Cousin, Margot A., Veale, Emma L., Dsouza, Nikita R., Tripathi, Swarnendu, Holden, Robyn G., Arelin, Maria, Beek, Geoffrey, Bekheirnia, Mir Reza, Beygo, Jasmin, Bhambhani, Vikas, and others. (2022) Gain and loss of TASK3 channel function and its regulation by novel variation cause KCNK9 imprinting syndrome. Genome Medicine, 14 (1). Article Number 62. E-ISSN 1756-994X. (doi:10.1186/s13073-022-01064-4) (KAR id:95466)


Background: Genomics enables individualized diagnosis and treatment, but large challenges remain to functionally interpret rare variants. To date, only one causative variant has been described for KCNK9 imprinting syndrome (KIS). The genotypic and phenotypic spectrum of KIS has yet to be described and the precise mechanism of disease fully understood.

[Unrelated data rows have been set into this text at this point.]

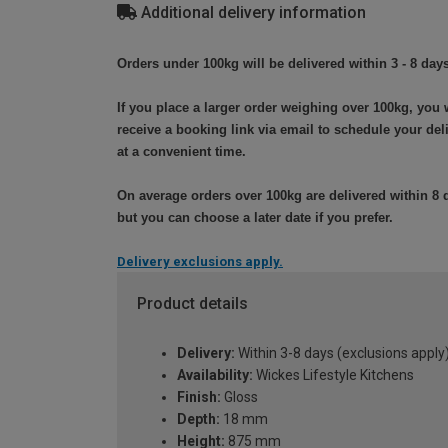
Additional delivery information
Orders under 100kg will be delivered within 3 - 8 days
If you place a larger order weighing over 100kg, you w
receive a booking link via email to schedule your del
at a convenient time.
On average orders over 100kg are delivered within 8 
but you can choose a later date if you prefer.
Delivery exclusions apply.
Product details
Delivery:
Within 3-8 days (exclusions apply
Availability:
Wickes Lifestyle Kitchens
Finish:
Gloss
Depth:
18 mm
Height:
875 mm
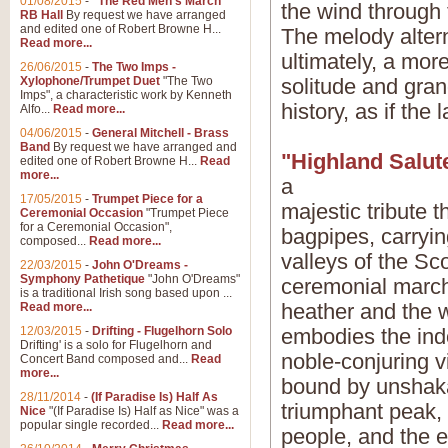
01/08/2015
-
"The Red Men's March"
the wind through 
RB Hall
By request we have arranged
and edited one of Robert Browne H...
The melody alter
Read more...
ultimately, a mor
26/06/2015
-
The Two Imps -
Xylophone/Trumpet Duet
"The Two
solitude and gran
Imps", a characteristic work by Kenneth
history, as if the 
Alfo...
Read more...
04/06/2015
-
General Mitchell - Brass
Band
By request we have arranged and
"Highland Salut
edited one of Robert Browne H...
Read
more...
a
17/05/2015
-
Trumpet Piece for a
majestic tribute 
Ceremonial Occasion
"Trumpet Piece
for a Ceremonial Occasion",
bagpipes, carryi
composed...
Read more...
valleys of the Sc
22/03/2015
-
John O'Dreams -
Symphony Pathetique
"John O'Dreams"
ceremonial march 
is a traditional Irish song based upon ...
heather and the w
Read more...
12/03/2015
-
Drifting - Flugelhorn Solo
embodies the indo
Drifting' is a solo for Flugelhorn and
noble-conjuring v
Concert Band composed and...
Read
more...
bound by unshakab
28/11/2014
-
(If Paradise Is) Half As
triumphant peak,
Nice
"(If Paradise Is) Half as Nice" was a
popular single recorded...
Read more...
people, and the e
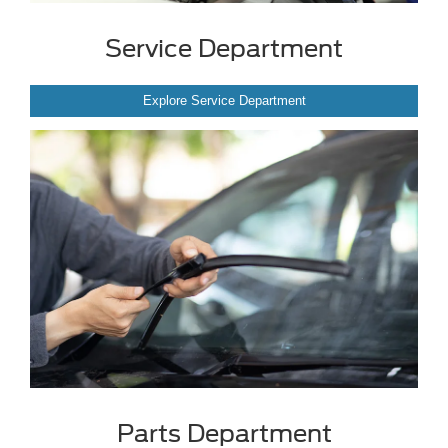
Service Department
Explore Service Department
Parts Department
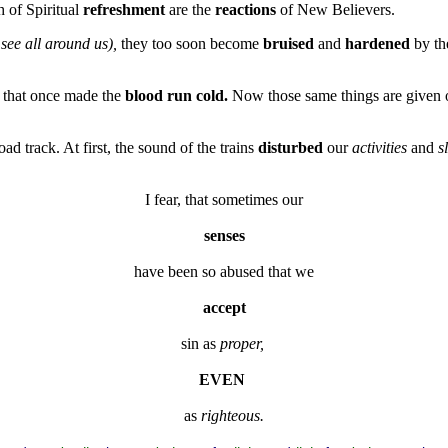
 of Spiritual
refreshment
are the
reactions
of New Believers.
 see all around us),
they too soon become
bruised
and
hardened
by the
 that once made the
blood run cold.
Now those same things are given on
road track. At first, the sound of the trains
disturbed
our
activities
and
s
I fear, that sometimes our
senses
have been so abused that we
accept
sin as 
proper,
EVEN
as 
righteous.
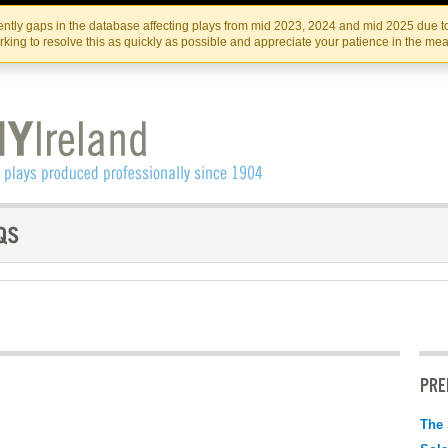
Skip
Skip
to
to
IRISH THEATRE INSTITUTE
IRI
ntly gaps in the database affecting plays from mid 2023, 2024 and mid 2025 due to
the
content
king to resolve this as quickly as possible and appreciate your patience in the me
content
PRE
The 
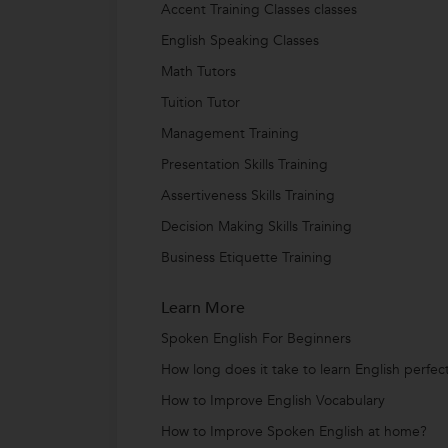
Accent Training Classes classes
English Speaking Classes
Math Tutors
Tuition Tutor
Management Training
Presentation Skills Training
Assertiveness Skills Training
Decision Making Skills Training
Business Etiquette Training
Learn More
Spoken English For Beginners
How long does it take to learn English perfect
How to Improve English Vocabulary
How to Improve Spoken English at home?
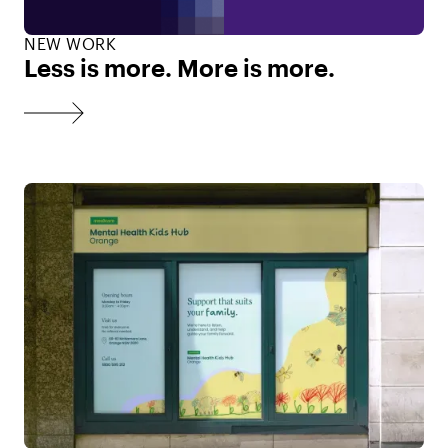
NEW WORK
Less is more. More is more.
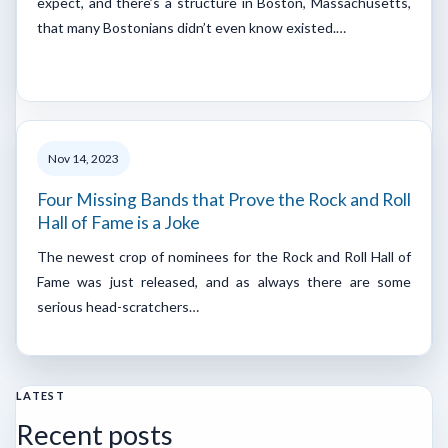
expect, and there’s a structure in Boston, Massachusetts,
that many Bostonians didn’t even know existed.…
Nov 14, 2023
Four Missing Bands that Prove the Rock and Roll
Hall of Fame is a Joke
The newest crop of nominees for the Rock and Roll Hall of
Fame was just released, and as always there are some
serious head-scratchers…
LATEST
Recent posts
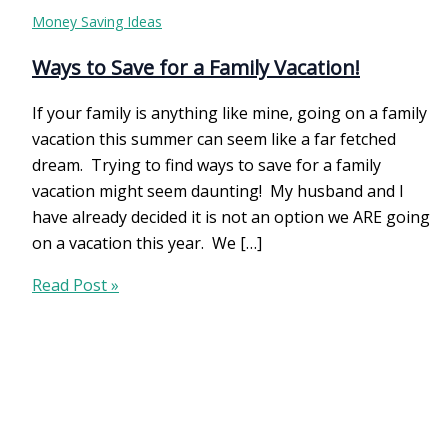
Money Saving Ideas
Ways to Save for a Family Vacation!
If your family is anything like mine, going on a family
vacation this summer can seem like a far fetched
dream. Trying to find ways to save for a family
vacation might seem daunting! My husband and I
have already decided it is not an option we ARE going
on a vacation this year. We […]
Ways
Read Post »
to
Save
for
a
Family
Vacation!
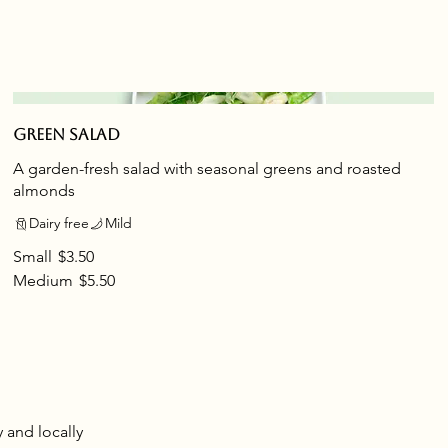
Green salad
A garden-fresh salad with seasonal greens and roasted
almonds
Dairy free
Mild
Small
$3.50
Medium
$5.50
y and locally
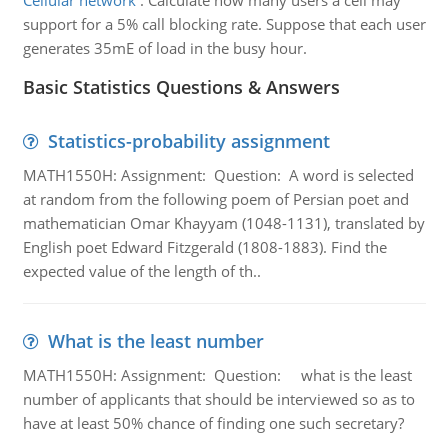
Cellular network
:
Calculate how many users a cell may
support for a 5% call blocking rate. Suppose that each user
generates 35mE of load in the busy hour.
Basic Statistics Questions & Answers
Statistics-probability assignment
MATH1550H: Assignment: Question: A word is selected
at random from the following poem of Persian poet and
mathematician Omar Khayyam (1048-1131), translated by
English poet Edward Fitzgerald (1808-1883). Find the
expected value of the length of th..
What is the least number
MATH1550H: Assignment: Question: what is the least
number of applicants that should be interviewed so as to
have at least 50% chance of finding one such secretary?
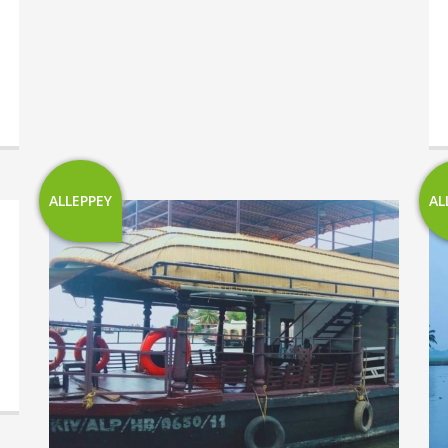
ALLEPPEY
AL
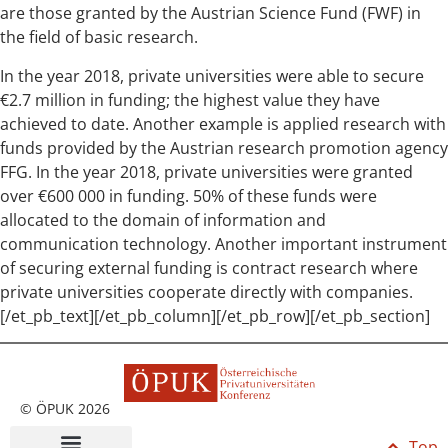
are those granted by the Austrian Science Fund (FWF) in
the field of basic research.
In the year 2018, private universities were able to secure
€2.7 million in funding; the highest value they have
achieved to date. Another example is applied research with
funds provided by the Austrian research promotion agency
FFG. In the year 2018, private universities were granted
over €600 000 in funding. 50% of these funds were
allocated to the domain of information and
communication technology. Another important instrument
of securing external funding is contract research where
private universities cooperate directly with companies.
[/et_pb_text][/et_pb_column][/et_pb_row][/et_pb_section]
© ÖPUK 2026
Top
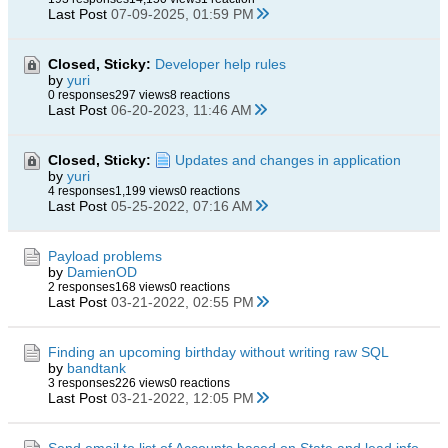
Last Post
07-09-2025, 01:59 PM
Closed, Sticky:
Developer help rules
by
yuri
0 responses
297 views
8 reactions
Last Post
06-20-2023, 11:46 AM
Closed, Sticky:
Updates and changes in application
by
yuri
4 responses
1,199 views
0 reactions
Last Post
05-25-2022, 07:16 AM
Payload problems
by
DamienOD
2 responses
168 views
0 reactions
Last Post
03-21-2022, 02:55 PM
Finding an upcoming birthday without writing raw SQL
by
bandtank
3 responses
226 views
0 reactions
Last Post
03-21-2022, 12:05 PM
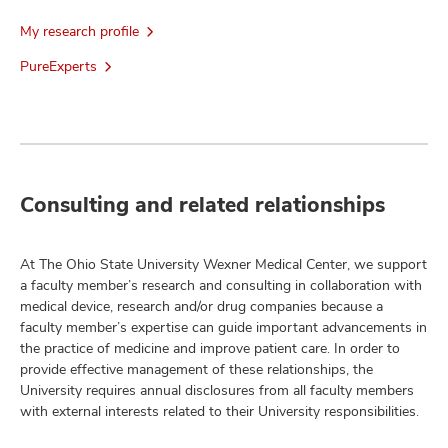
My research profile
PureExperts
Consulting and related relationships
At The Ohio State University Wexner Medical Center, we support
a faculty member’s research and consulting in collaboration with
medical device, research and/or drug companies because a
faculty member’s expertise can guide important advancements in
the practice of medicine and improve patient care. In order to
provide effective management of these relationships, the
University requires annual disclosures from all faculty members
with external interests related to their University responsibilities.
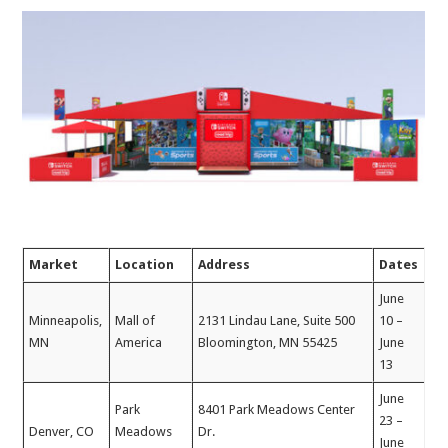
Market
Location
Address
Dates
June
Minneapolis,
Mall of
2131 Lindau Lane, Suite 500
10 –
MN
America
Bloomington, MN 55425
June
13
June
Park
8401 Park Meadows Center
23 –
Denver, CO
Meadows
Dr.
June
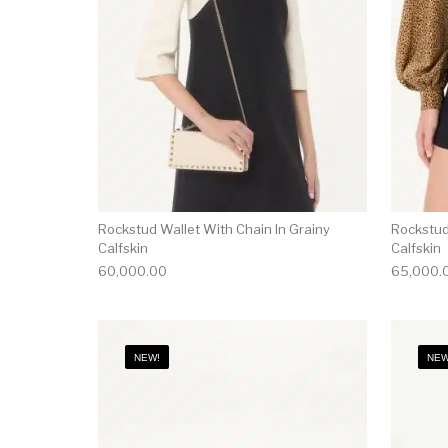
Rockstud Wallet With Chain In Grainy
Rockstud
Calfskin
Calfskin
60,000.00
65,000.
NEW!
NEW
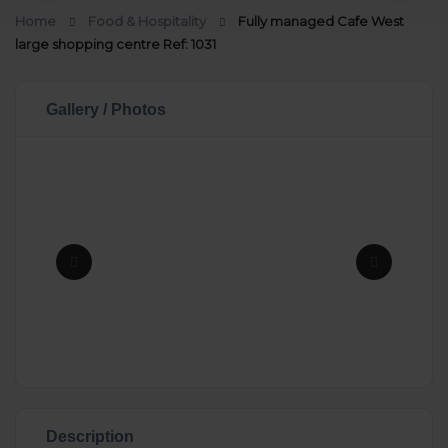
Home
Food & Hospitality
Fully managed Cafe West
large shopping centre Ref: 1031
Gallery / Photos
Description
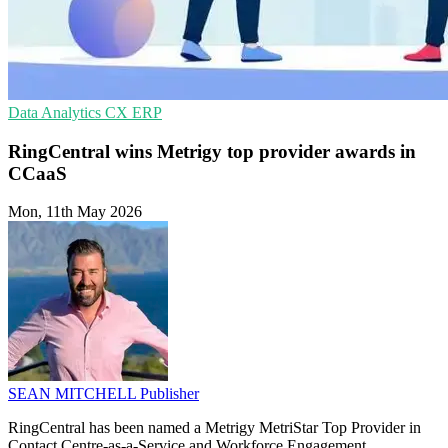
Data Analytics
CX
ERP
RingCentral wins Metrigy top provider awards in
CCaaS
Mon, 11th May 2026
SEAN MITCHELL
Publisher
RingCentral has been named a Metrigy MetriStar Top Provider in
Contact Centre-as-a-Service and Workforce Engagement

Methods: This study discovers mechanisms underlying KCNK9 imprinting syndrome (KIS) by describing 15 novel KCNK9 alterations from 47 KIS-affected individuals. We use clinical genetics and computer-assisted facial phenotyping to describe the phenotypic spectrum of KIS. We then interrogate the functional effects of the variants in the encoded TASK3 channel using sequence-based analysis, 3D molecular mechanic and dynamic protein modeling, and in vitro electrophysiological and functional methodologies.

Results: We describe the broader genetic and phenotypic variability for KIS in a cohort of individuals identifying an additional mutational hotspot at p.Arg131 and demonstrating the common features of this neurodevelopmental disorder to include motor and speech delay, intellectual disability, early feeding difficulties, muscular hypotonia, behavioral abnormalities, and dysmorphic features. The computational protein modeling and in vitro electrophysiological studies discover variability of the impact of KCNK9 variants on TASK3 channel function identifying variants causing gain and others causing loss of conductance. The most consistent functional impact of KCNK9 genetic variants, however, was altered channel regulation.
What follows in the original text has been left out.